About this neuroscience and PTSD research news
Author: Olivia Dimmer
Source: Northwestern University
Contact: Olivia Dimmer – Northwestern University
Image: The image is credited to Neuroscience News
Original Research: Open access.
“Prefrontal correlates of fear generalization during endocannabinoid depletion” by Luis Rosas-Vidal et al. JCI
Abstract
Prefrontal correlates of fear generalization during endocannabinoid depletion
Maladaptive fear generalization is one of the hallmarks of trauma-related disorders. The endocannabinoid 2-arachidonoylglycerol (2-AG) is crucial for modulating anxiety, fear, and stress adaptation but its role in balancing fear discrimination versus generalization is not known.
To address this, we used a combination of plasma endocannabinoid measurement and neuroimaging from a childhood maltreatment-exposed and non-exposed mixed population combined with human and rodent fear conditioning models.
Here we show that 2-AG levels are inversely associated with fear generalization at the behavioral level in both mice and humans.

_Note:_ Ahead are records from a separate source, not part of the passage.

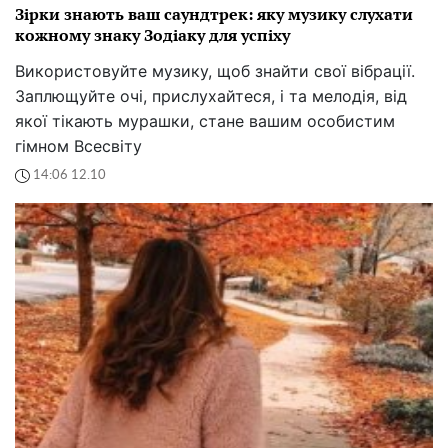
Зірки знають ваш саундтрек: яку музику слухати
кожному знаку Зодіаку для успіху
Використовуйте музику, щоб знайти свої вібрації.
Заплющуйте очі, прислухайтеся, і та мелодія, від
якої тікають мурашки, стане вашим особистим
гімном Всесвіту
14:06 12.10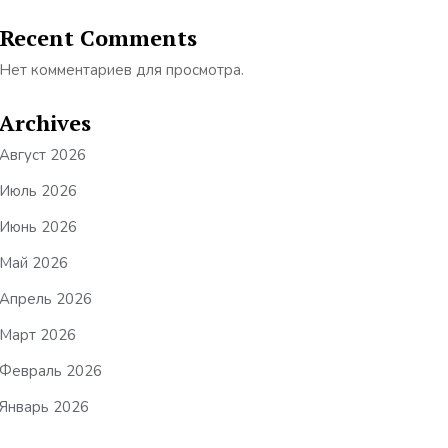
Recent Comments
Нет комментариев для просмотра.
Archives
Август 2026
Июль 2026
Июнь 2026
Май 2026
Апрель 2026
Март 2026
Февраль 2026
Январь 2026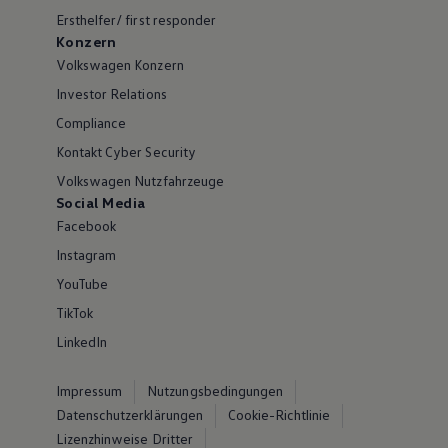
Ersthelfer/ first responder
Konzern
Volkswagen Konzern
Investor Relations
Compliance
Kontakt Cyber Security
Volkswagen Nutzfahrzeuge
Social Media
Facebook
Instagram
YouTube
TikTok
LinkedIn
Impressum
Nutzungsbedingungen
Datenschutzerklärungen
Cookie-Richtlinie
Lizenzhinweise Dritter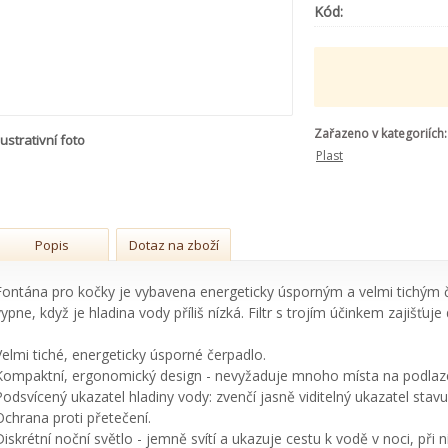
Kód:
Zařazeno v kategoriích:
lustrativní foto
Plast
Popis
Dotaz na zboží
Fontána pro kočky je vybavena energeticky úsporným a velmi tichým 
vypne, když je hladina vody příliš nízká. Filtr s trojím účinkem zajišťu
Velmi tiché, energeticky úsporné čerpadlo.
Kompaktní, ergonomický design - nevyžaduje mnoho místa na podlaze
Podsvícený ukazatel hladiny vody: zvenčí jasně viditelný ukazatel stavu
Ochrana proti přetečení.
Diskrétní noční světlo - jemně svítí a ukazuje cestu k vodě v noci, při 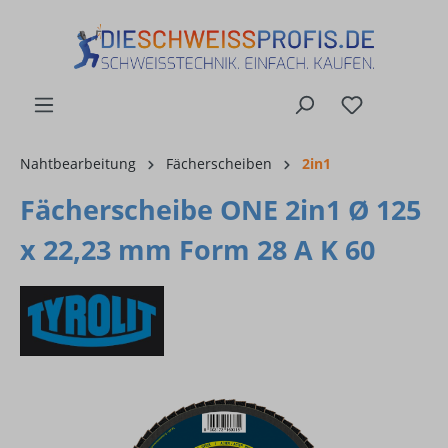
alt springen
Nahtbearbeitung
Fächerscheiben
2in1
Fächerscheibe ONE 2in1 Ø 125
x 22,23 mm Form 28 A K 60
Bildergalerie überspringen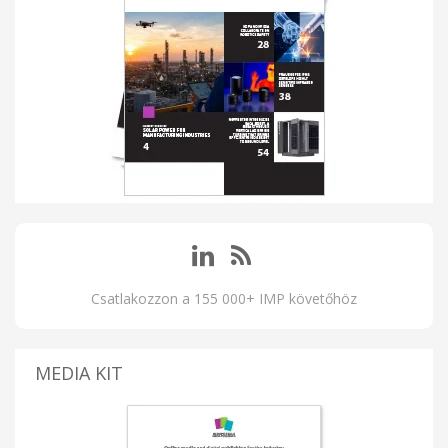
Csatlakozzon a 155 000+ IMP követőhöz
MEDIA KIT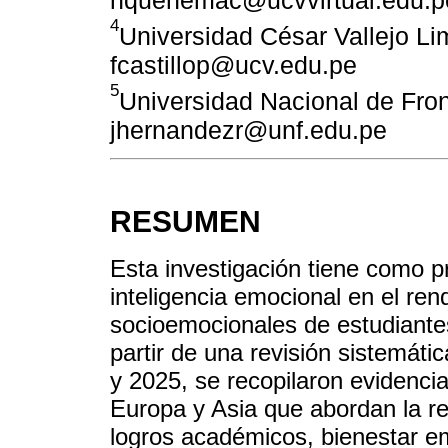
4
Universidad César Vallejo Li
fcastillop@ucv.edu.pe
5
Universidad Nacional de Fron
jhernandezr@unf.edu.pe
RESUMEN
Esta investigación tiene como pro
inteligencia emocional en el re
socioemocionales de estudiantes
partir de una revisión sistemáti
y 2025, se recopilaron evidenci
Europa y Asia que abordan la rel
logros académicos, bienestar em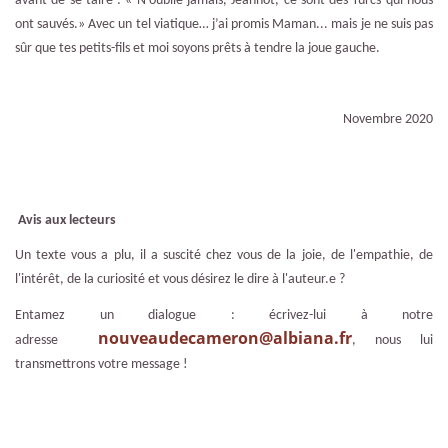
avant de se taire : « N’oublie jamais, Jeannot, ce sont des Turcs qui nous
ont sauvés.» Avec un tel viatique… j’ai promis Maman... mais je ne suis pas
sûr que tes petits-fils et moi soyons prêts à tendre la joue gauche.
Novembre 2020
Avis aux lecteurs
Un texte vous a plu, il a suscité chez vous de la joie, de l'empathie, de
l'intérêt, de la curiosité et vous désirez le dire à l'auteur.e ?
Entamez un dialogue : écrivez-lui à notre
nouveaudecameron@albiana.fr
adresse
, nous lui
transmettrons votre message !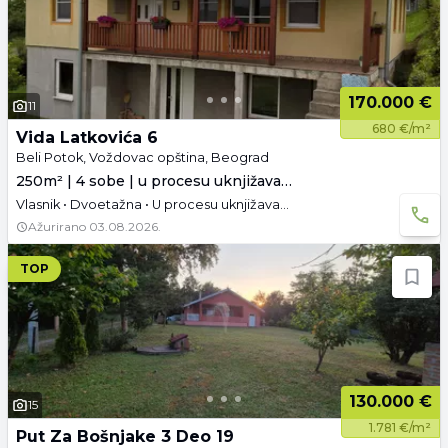
170.000 €
11
680 €/m²
Vida Latkovića 6
Beli Potok, Voždovac opština, Beograd
250m² | 4 sobe | u procesu uknjižavanja
Vlasnik • Dvoetažna • U procesu uknjižavanja • Namešteno • Podrum • Tavan • Video
Ažurirano
03.08.2026.
TOP
130.000 €
15
1.781 €/m²
Put Za Bošnjake 3 Deo 19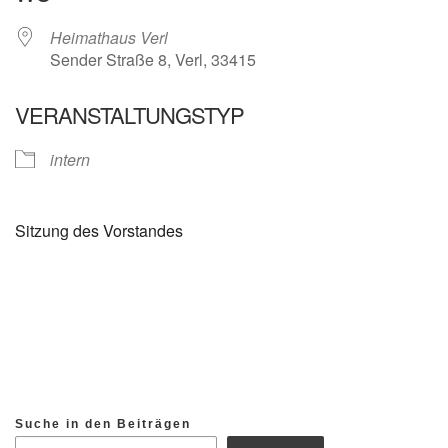
Heimathaus Verl
Sender Straße 8, Verl, 33415
VERANSTALTUNGSTYP
intern
Sitzung des Vorstandes
Suche in den Beiträgen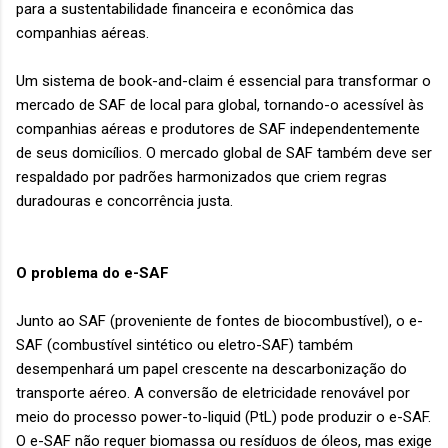
para a sustentabilidade financeira e econômica das
companhias aéreas.
Um sistema de book-and-claim é essencial para transformar o
mercado de SAF de local para global, tornando-o acessível às
companhias aéreas e produtores de SAF independentemente
de seus domicílios. O mercado global de SAF também deve ser
respaldado por padrões harmonizados que criem regras
duradouras e concorrência justa.
O problema do e-SAF
Junto ao SAF (proveniente de fontes de biocombustível), o e-
SAF (combustível sintético ou eletro-SAF) também
desempenhará um papel crescente na descarbonização do
transporte aéreo. A conversão de eletricidade renovável por
meio do processo power-to-liquid (PtL) pode produzir o e-SAF.
O e-SAF não requer biomassa ou resíduos de óleos, mas exige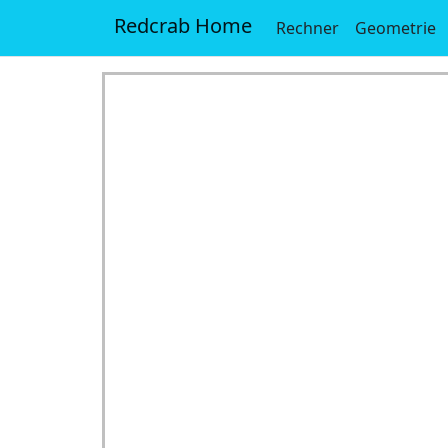
Redcrab Home
Rechner
Geometrie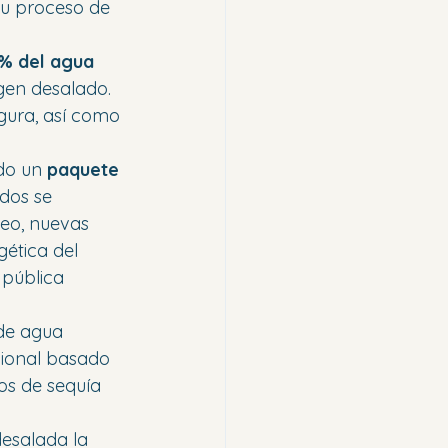
su proceso de 
 % del agua 
gen desalado. 
gura, así como 
do un 
paquete 
ndos se 
eo, nuevas 
gética del 
 pública 
de agua 
cional basado 
os de sequía 
esalada la 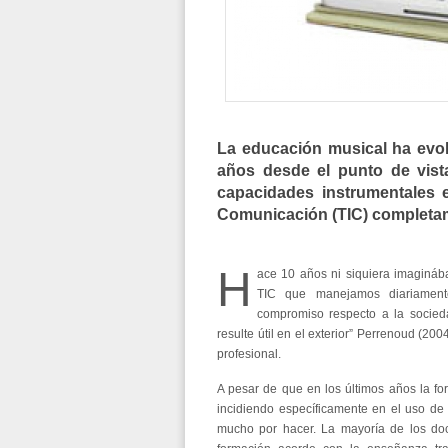
La educación musical ha evo
años desde el punto de vist
capacidades instrumentales
e
Comunicación (TIC) completam
H
ace 10 años ni siquiera imagináb
TIC que manejamos diariament
compromiso respecto a la socie
resulte útil en el exterior” Perrenoud (20
profesional.
A pesar de que en los últimos años la for
incidiendo específicamente en el uso de
mucho por hacer. La mayoría de los do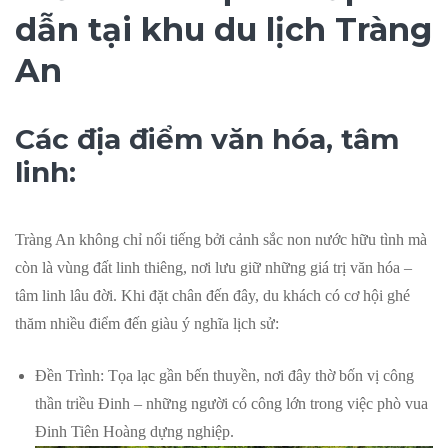
dẫn tại khu du lịch Tràng
An
Các địa điểm văn hóa, tâm
linh:
Tràng An không chỉ nổi tiếng bởi cảnh sắc non nước hữu tình mà
còn là vùng đất linh thiêng, nơi lưu giữ những giá trị văn hóa –
tâm linh lâu đời. Khi đặt chân đến đây, du khách có cơ hội ghé
thăm nhiều điểm đến giàu ý nghĩa lịch sử:
Đền Trình: Tọa lạc gần bến thuyền, nơi đây thờ bốn vị công
thần triều Đinh – những người có công lớn trong việc phò vua
Đinh Tiên Hoàng dựng nghiệp.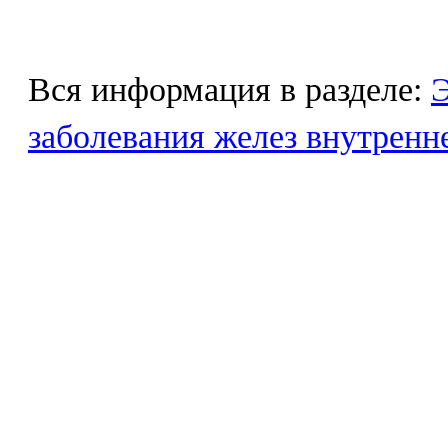
Вся информация в разделе:
Э
заболевания желез внутренн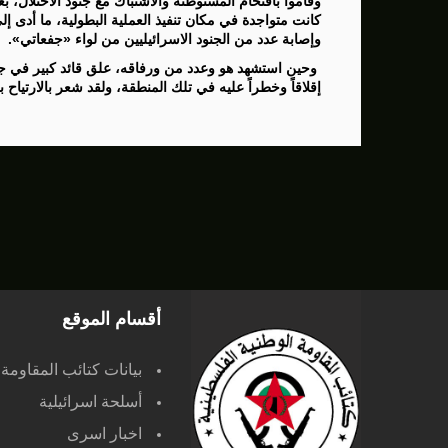
وقاموا باقتحام المستوطنة والاشتباك مع جنود الاحتلال، ب
كانت متواجدة في مكان تنفيذ العملية البطولية، ما أدى إ
وإصابة عدد من الجنود الاسرائيليين من لواء «جفعاتي».
وحين استشهد هو وعدد من ورفاقه، علق قائد كبير في جي
إقلاقاً وخطراً عليه في تلك المنطقة، ولقد شعر بالارتياح ب
أقسام الموقع
بيانات كتائب المقاومة
أسلحة اسرائيلية
اخبار اسرى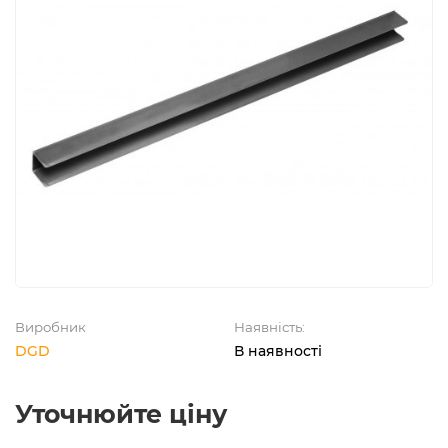
Виробник
Наявність:
DGD
В наявності
Уточнюйте ціну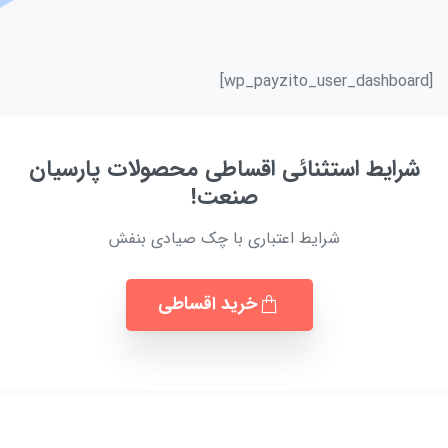
[wp_payzito_user_dashboard]
شرایط استثنائی اقساطی محصولات پارسیان
صنعت!
شرایط اعتباری با چک صیادی بنفش
خرید اقساطی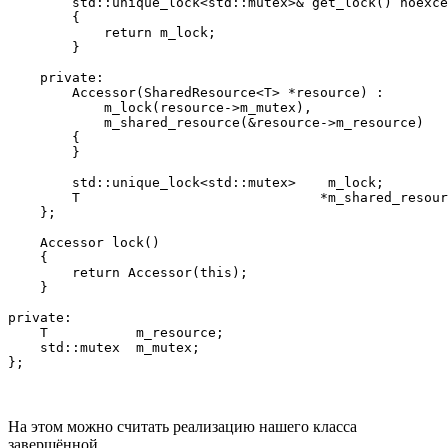
        std::unique_lock<std::mutex>& get_lock() noexce
        {

            return m_lock;

        }

    private:

        Accessor(SharedResource<T> *resource) :

            m_lock(resource->m_mutex),

            m_shared_resource(&resource->m_resource)

        {

        }

        std::unique_lock<std::mutex>    m_lock;

        T                              *m_shared_resour
    };

    Accessor lock()

    {

        return Accessor(this);

    }

private:

    T           m_resource;

    std::mutex  m_mutex;

На этом можно считать реализацию нашего класса
завершённой.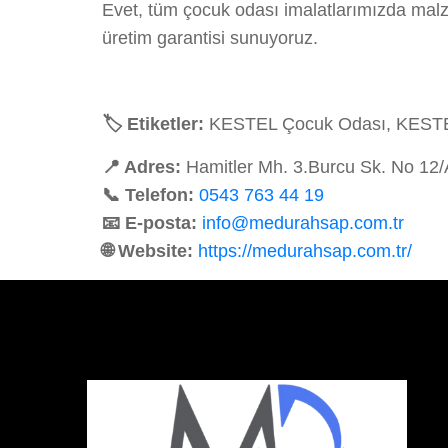
Evet, tüm çocuk odası imalatlarımızda malz
üretim garantisi sunuyoruz.
🏷️ Etiketler:
KESTEL Çocuk Odası, KESTEL 
📍 Adres:
Hamitler Mh. 3.Burcu Sk. No 12
📞 Telefon:
0543 763 44 19
📧 E-posta:
info@medurahsap.com.tr
🌐 Website:
https://medurahsap.com.tr/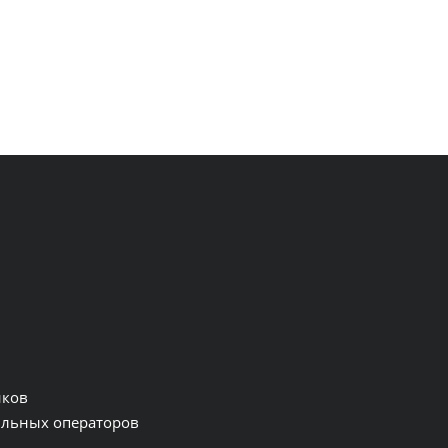
нков
льных операторов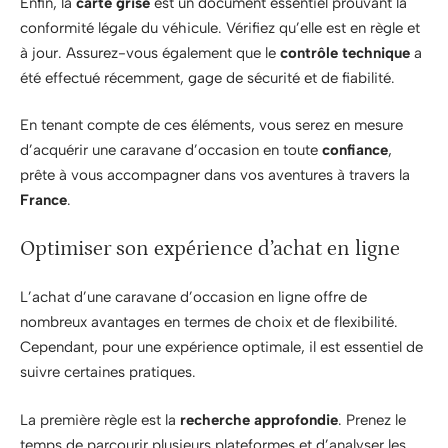
Enfin, la
carte grise
est un document essentiel prouvant la
conformité légale du véhicule. Vérifiez qu’elle est en règle et
à jour. Assurez-vous également que le
contrôle technique
a
été effectué récemment, gage de sécurité et de fiabilité.
En tenant compte de ces éléments, vous serez en mesure
d’acquérir une caravane d’occasion en toute
confiance
,
prête à vous accompagner dans vos aventures à travers la
France
.
Optimiser son expérience d’achat en ligne
L’achat d’une caravane d’occasion en ligne offre de
nombreux avantages en termes de choix et de flexibilité.
Cependant, pour une expérience optimale, il est essentiel de
suivre certaines pratiques.
La première règle est la
recherche approfondie
. Prenez le
temps de parcourir plusieurs plateformes et d’analyser les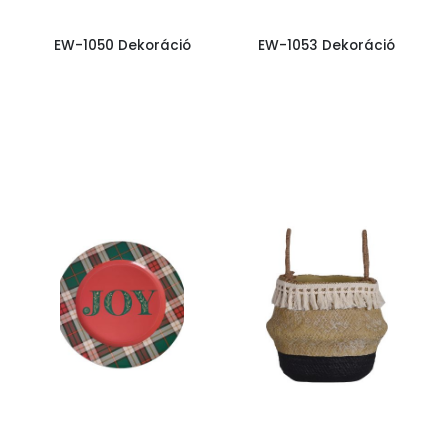
EW-1050 Dekoráció
EW-1053 Dekoráció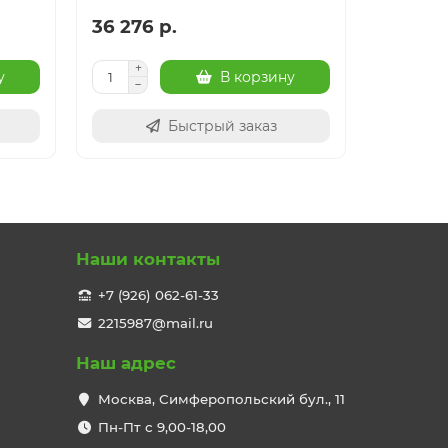
36 276 р.
41 017 
у
В корзину
Быстрый заказ
Наши контакты
+7 (926) 062-61-33
2215987@mail.ru
Наш адрес
Москва, Симферопольский бул., 11
Пн-Пт с 9,00-18,00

In mice, 2-AG depletion increases the proportion of neurons, and the similarity between neuronal representations, of threat-predictive and neutral stimuli within prelimbic prefrontal cortex neuronal ensembles. In humans, increased dorsolateral prefrontal cortical-amygdala resting state connectivity is inversely correlated with fear generalization.
These data provide convergent cross-species evidence that 2-AG is a key regulator of fear generalization and further support the notion that 2-AG deficiency could represent a trauma-related disorder susceptibility endophenotype.